La description du jeune chien par la comportementaliste norvégienne Turid Rugaas http://www.canis.no/rugaas/ a été pour moi riche d’enseignement et a modifié considérablement mon approche. Elle explique que les jeunes chiens :

  • ont besoin d’action et de vitesse
  • qu’ils s’ennuient facilement si aucun évènement intéressant ne se produit
  • que leur self-control est très limité voire inexistant
  • que leur capacité de concentration est très réduite
  • qu’ils passent principalement leur temps à jouer
  • qu’ils ne peuvent apprendre à se maîtriser que très progressivement
  • qu’ils doivent fréquenter leurs congénères
  • qu’ils doivent vivre des situations différentes et faire des rencontres variées

 
Il est donc nécessaire de respecter l’évolution du chiot vers le chien adulte en répondant à ses besoins, notamment de jeu. Comparés à d’autres races les chiots Montagne sont peu turbulents. Ils s’adaptent facilement et rapidement à un nouvel environnement.
 
Bien sûr il faut absolument éviter de placer le chiot dans des situations qu’il ne pourra pas gérer.
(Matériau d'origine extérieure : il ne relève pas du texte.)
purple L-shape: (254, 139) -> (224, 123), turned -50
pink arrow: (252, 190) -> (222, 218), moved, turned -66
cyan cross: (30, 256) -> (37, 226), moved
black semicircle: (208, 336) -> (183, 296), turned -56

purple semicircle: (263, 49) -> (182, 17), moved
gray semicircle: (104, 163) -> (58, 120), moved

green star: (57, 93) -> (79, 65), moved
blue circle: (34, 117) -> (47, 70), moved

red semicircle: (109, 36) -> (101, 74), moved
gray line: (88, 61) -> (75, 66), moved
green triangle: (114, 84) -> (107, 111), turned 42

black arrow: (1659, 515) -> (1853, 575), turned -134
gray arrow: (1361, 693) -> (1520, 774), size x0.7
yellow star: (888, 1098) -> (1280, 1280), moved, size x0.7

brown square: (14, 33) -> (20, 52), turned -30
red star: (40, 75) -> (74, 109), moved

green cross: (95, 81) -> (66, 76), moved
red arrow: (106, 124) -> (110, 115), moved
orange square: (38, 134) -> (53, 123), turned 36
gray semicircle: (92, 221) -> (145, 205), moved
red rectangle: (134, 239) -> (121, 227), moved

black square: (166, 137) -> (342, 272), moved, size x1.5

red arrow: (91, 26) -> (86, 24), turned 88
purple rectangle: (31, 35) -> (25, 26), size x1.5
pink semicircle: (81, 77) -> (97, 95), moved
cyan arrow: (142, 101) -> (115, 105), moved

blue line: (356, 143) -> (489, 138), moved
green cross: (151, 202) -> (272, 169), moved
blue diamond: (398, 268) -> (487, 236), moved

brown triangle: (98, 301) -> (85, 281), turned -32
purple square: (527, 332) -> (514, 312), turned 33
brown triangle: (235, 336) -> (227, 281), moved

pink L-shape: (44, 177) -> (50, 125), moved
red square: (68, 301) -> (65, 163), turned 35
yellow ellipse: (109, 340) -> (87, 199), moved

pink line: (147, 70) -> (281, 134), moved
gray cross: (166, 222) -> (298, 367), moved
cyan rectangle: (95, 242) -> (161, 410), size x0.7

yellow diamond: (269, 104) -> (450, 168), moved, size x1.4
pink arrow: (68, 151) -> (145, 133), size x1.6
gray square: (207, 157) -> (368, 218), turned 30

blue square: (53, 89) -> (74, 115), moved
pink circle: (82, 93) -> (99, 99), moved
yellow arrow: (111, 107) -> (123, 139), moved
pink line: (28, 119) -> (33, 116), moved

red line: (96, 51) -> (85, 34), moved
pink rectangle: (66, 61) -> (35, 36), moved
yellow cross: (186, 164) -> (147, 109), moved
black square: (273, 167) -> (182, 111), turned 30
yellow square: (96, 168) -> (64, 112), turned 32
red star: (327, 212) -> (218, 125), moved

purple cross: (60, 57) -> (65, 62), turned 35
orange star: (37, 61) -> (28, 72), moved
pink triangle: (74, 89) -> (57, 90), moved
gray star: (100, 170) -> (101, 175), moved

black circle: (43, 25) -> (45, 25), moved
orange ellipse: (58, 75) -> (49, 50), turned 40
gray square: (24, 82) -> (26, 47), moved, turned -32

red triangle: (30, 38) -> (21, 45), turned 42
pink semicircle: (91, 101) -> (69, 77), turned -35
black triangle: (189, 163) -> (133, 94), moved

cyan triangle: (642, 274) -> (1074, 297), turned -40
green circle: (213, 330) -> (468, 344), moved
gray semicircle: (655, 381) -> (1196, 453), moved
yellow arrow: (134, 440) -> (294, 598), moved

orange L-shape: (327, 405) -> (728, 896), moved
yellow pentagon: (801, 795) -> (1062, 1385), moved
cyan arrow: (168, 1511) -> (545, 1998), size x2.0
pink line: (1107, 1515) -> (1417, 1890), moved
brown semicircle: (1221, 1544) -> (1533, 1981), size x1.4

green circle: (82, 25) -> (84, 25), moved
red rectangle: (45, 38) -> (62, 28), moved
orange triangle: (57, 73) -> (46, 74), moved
Ainsi je déconseille fortement d’intégrer un chiot de moins de 6 mois dans un troupeau de brebis à l’agnelage. D’une part les brebis risquent d’être agressives envers le chiot pour protéger leurs rejetons et d’autre part le chiot sera fortement tenté de considérer les jeunes agneaux comme des compagnons de jeu à l’égal de ses frères et sœurs de portée. Autant les chiots savent se réguler entre eux, autant un agneau ne possède pas les codes et les signaux pour avertir le chiot qu’il va trop loin dans le jeu jusqu’à provoquer une blessure.
 
Je n’ai personnellement jamais remarqué de véritable crise d’adolescence chez mes jeunes Montagnes qui conservent un comportement très stable.
 
En terme de maniabilité du chien tout se joue pendant le premier mois de présence au nouveau troupeau. Il est particulièrement important de consolider pendant cette période la relation « chiot-berger-troupeau » à travers des exercices simples et rapides deux fois par jour. Il est par exemple important que le berger prenne le temps de promener son chiot en laisse ne serait-ce que pour le sortir de la bergerie et lui faire découvrir les limites de son territoire. La promenade en laisse, vécue comme un instant de détente, est aussi une excellente occasion de renforcer le lien entre le berger et son chien sans que cela se fasse au détriment du troupeau. Il faut également faire découvrir au chiot des situations nouvelles comme le promener en voiture, lui faire visiter une exploitation voisine, le mettre en présence d’enfants et le faire marcher dans les rues d’un village.
 
Je conseille aux bergers de laisser leurs chiens manger les placentas et les morts nés pendant l’agnelage. Les chiens adultes gardent les cadavres en les consommant partiellement. Les Montagnes lèchent aussi les agneaux ou les chevreaux nouveaux nés à la naissance. Tous ces comportements sont normaux. Il ne faut surtout pas les interdire ou pire encore les sanctionner. Par contre il faut pouvoir les superviser lors des premières expériences du jeune chien.
 
La violence physique ne doit jamais être utilisée pour corriger un mauvais comportement du chiot. Signifier son mécontentement puis ignorer le chiot, lui tourner le dos et partir sera bien plus efficace tout comme le féliciter lorsqu’il se comporte bien. Sur ce plan de la compréhension « humain-chien » je ne peux que vous recommander le merveilleux ouvrage de Turid Rugaas « Les signaux d’apaisement » aux Editions du Génie Canin.
 
Nos Montagnes dans les troupeaux …
 
Elever des chiots Montagne des Pyrénées pour la protection des troupeaux n’est en définitive pas si compliqué. L’environnement dans lequel ils grandissent doit être rempli de stimulations de toutes natures. De nombreux problèmes de comportement rencontrés chez le chien de protection adulte seraient évités si les chiots étaient mieux préparés à leur nouvelle vie et mieux socialisés. Il va s’en dire que la génétique portée par le chiot est tout aussi importante que son éducation d’où l’intérêt de travailler avec des chiens LOF aux origines connues.
 
Encourager le retour de vrais « patous » dans les troupeaux serait sans aucun doute la meilleure démonstration du potentiel de nos chiens de Montagne des Pyrénées quelle que soit leur destination, le travail ou la compagnie.